Over years of meeting each other socially (without the air being kissed or otherwise polluted), and occasionally, professionally (where a handshake would suffice), we have become friends of sorts. More lightly than not, considering that Shukla has spent much of his life moving one heavy file after another, one may say that he has found his true calling after retiring from Government. His pen has found a purpose past a file noting, howsoever weighty that may have been.

It is appropriate to mention that this is the first book to be published by Pippa Rann Books & Media, a Member of the Independent Publishers Guild. As they say, ‘…the Group  is dedicated to publishing material which nurtures human values around the world. These values are, in our perception, being attacked, subverted and suborned – with a resulting decline in the quality of life for most people.’ They could not have chosen a better person than Avay Shukla to begin this mission.

 

Thursday, 20 August 2020

 

 

The Year No One Wanted

 

This is the year no one wanted.

Homes turned to prisons.

Livelihoods, hated

Born as gilded dreams

 

 

This is the year we didn’t want.

It forced us

Think.

Of yesterday, today,

The

If, of tomorrow

 

The far distance of another day

Has never looked so close

So shadowed

Till today

 

(The photograph is of two children in Sungra, Kinnaur, Himachal 

Ⓒ Raaja Bhasin)

 

Friday, 19 June 2020


Galwan

Bugle, parade
Sharp creased trousers.
Honour.
A life. A bank account.

 Money to send back home
 For an old man, an old woman
A sister to be married,
A brother in school.

A flight, a truck, a posting.
Gun between my knees.
A name I’d never heard before.
But ours

A first.
Friends.  Brothers in arms,
A week; two.

My phone,
Clear screen, no connection.
A girl, some pay-cheques down,
Shallow waters by the Harmandir Sahib; the temple, the imam by the masjid, the SDM’s office.

We would marry.

June, my father, his white beard flowing
Sweat across his body
Hand on the wheel of an erratic tractor.

June, I, icy, freezing.
Nails on a cold rod.

One patrol.
Just one.

My father, his white beard flowing.
The boy from school.
His bag, his lunch box.
Me in a box.










Thursday, 14 May 2020

Partition (Again): To the ‘migrant labourer’.

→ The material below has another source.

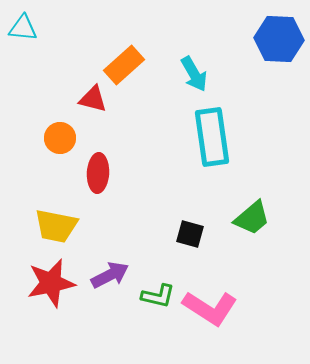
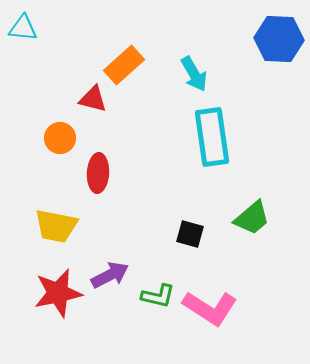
red star: moved 7 px right, 10 px down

Partition (Again):  To the ‘migrant labourer’.

Go,
Gather what you can in minutes
No, less.
Run,
For the last train, bus, lorry
Something that moves.
Walk,
For miles; days you must.

Take your life, your family, your dreams in a bundle.
This country has been divided.
The tarmac, the railway track is the line.

But we care,
We are watching you.
From a distance. Safe for us.

Don’t worry.
This will pass.
We will call you back.
When we need you again.
©Raaja Bhasin 2020

Sunday, 19 April 2020




We let things happen


We let things happen. It suited us to look the other way till it all slapped us in the face and locked our doors.

We let rivers die; we let forests shrink.

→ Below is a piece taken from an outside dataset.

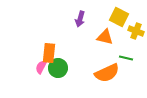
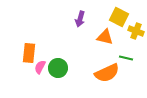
orange rectangle: moved 20 px left
pink semicircle: moved 1 px left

We let highways that were not required be built. We let thousands of  trees be cut. 

We complained among ourselves, but we did nothing about it.

We ignored the basics that humans must have and we let the poor become poorer still, for it suited us and gave us lifestyles we could not otherwise hold.

We ignored our rich natural, built and intangible heritage that had been built over millennia.

We are responsible for the way things are, because we let them happen.  

For worse, or if we choose, for better.

(The photograph is of the Rosa Brunonii, the Himalayan Musk Rose)

Wednesday, 8 April 2020





The Noisiest Spring

Past the blooming calla lilies
The struggling petunias of the garden 
Beyond iris flowered and gone

Fleabane on stone
Bergenia along still-dry moss.
Madness
Of red rhododendron in the woods.

Air-polished,
The distant snows shine.
The river water, as we are told,
Is clear,
Drinkable

A leopard, or was that two?
Wait for the lights to change.
A foursome of deer move
From the rough to the green.
A civet cat not seen
Sets out to examine the marketplace.

 We watch from our windows,

The noisiest spring of the century goes by.